EXERCISE INSTRUCTIONS:
From the records below, extract only the lines running from the line with "Din componenţa Guvernului" to the line with "Victor Roncea Blog", both lines included, reproducing them exactly.

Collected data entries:
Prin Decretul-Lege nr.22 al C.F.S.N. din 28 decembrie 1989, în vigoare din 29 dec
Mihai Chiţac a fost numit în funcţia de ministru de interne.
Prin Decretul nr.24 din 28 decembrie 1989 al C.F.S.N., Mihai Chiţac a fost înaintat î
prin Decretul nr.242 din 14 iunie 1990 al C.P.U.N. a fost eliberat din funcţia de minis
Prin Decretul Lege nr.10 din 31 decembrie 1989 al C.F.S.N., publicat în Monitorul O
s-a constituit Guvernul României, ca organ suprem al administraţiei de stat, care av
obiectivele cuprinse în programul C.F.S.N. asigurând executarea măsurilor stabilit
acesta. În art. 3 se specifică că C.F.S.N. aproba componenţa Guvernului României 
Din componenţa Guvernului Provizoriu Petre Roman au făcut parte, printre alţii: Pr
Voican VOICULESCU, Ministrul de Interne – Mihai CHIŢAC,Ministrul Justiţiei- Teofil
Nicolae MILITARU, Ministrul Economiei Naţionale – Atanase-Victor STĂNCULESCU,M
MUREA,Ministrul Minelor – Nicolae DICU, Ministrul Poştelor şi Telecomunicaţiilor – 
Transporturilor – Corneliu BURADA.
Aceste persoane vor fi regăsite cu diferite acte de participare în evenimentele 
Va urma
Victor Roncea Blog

...

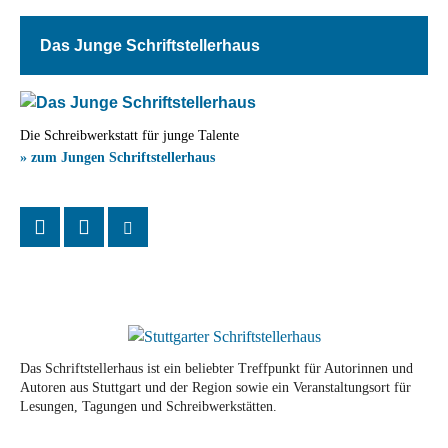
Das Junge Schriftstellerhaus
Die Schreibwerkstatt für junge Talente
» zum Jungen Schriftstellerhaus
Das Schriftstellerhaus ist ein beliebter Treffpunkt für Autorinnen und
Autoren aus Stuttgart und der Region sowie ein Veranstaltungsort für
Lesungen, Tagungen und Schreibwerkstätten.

---

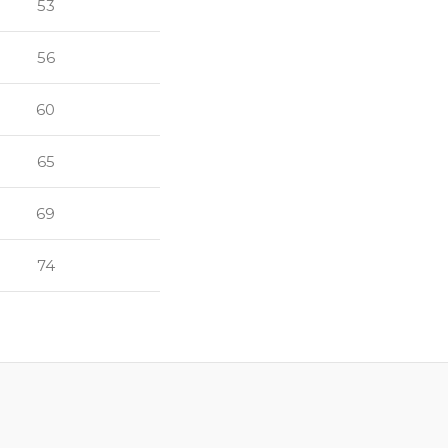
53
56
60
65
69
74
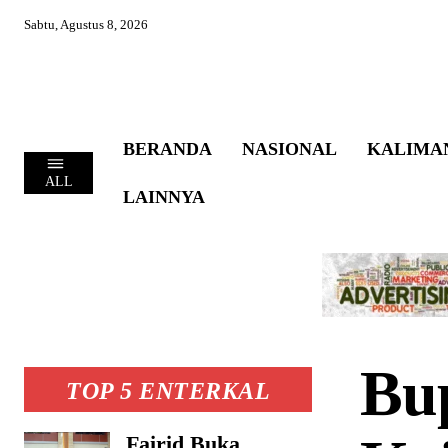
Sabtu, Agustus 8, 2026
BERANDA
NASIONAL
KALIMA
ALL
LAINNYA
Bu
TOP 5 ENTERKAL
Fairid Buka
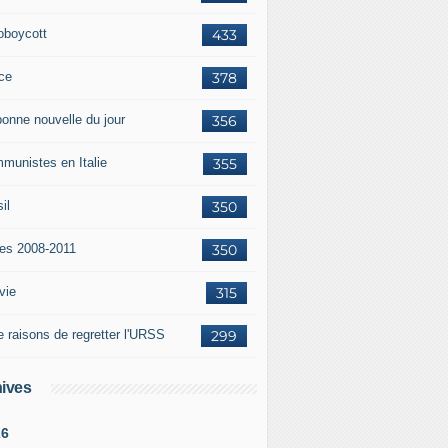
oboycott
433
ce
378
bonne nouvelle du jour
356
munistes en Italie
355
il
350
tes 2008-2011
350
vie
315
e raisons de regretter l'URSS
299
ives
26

TASK RESPONSE:
Din componenţa Guvernului Provizoriu Petre Roman au făcut parte, printre alţii: Pr
Voican VOICULESCU, Ministrul de Interne – Mihai CHIŢAC,Ministrul Justiţiei- Teofil
Nicolae MILITARU, Ministrul Economiei Naţionale – Atanase-Victor STĂNCULESCU,M
MUREA,Ministrul Minelor – Nicolae DICU, Ministrul Poştelor şi Telecomunicaţiilor – 
Transporturilor – Corneliu BURADA.
Aceste persoane vor fi regăsite cu diferite acte de participare în evenimentele 
Va urma
Victor Roncea Blog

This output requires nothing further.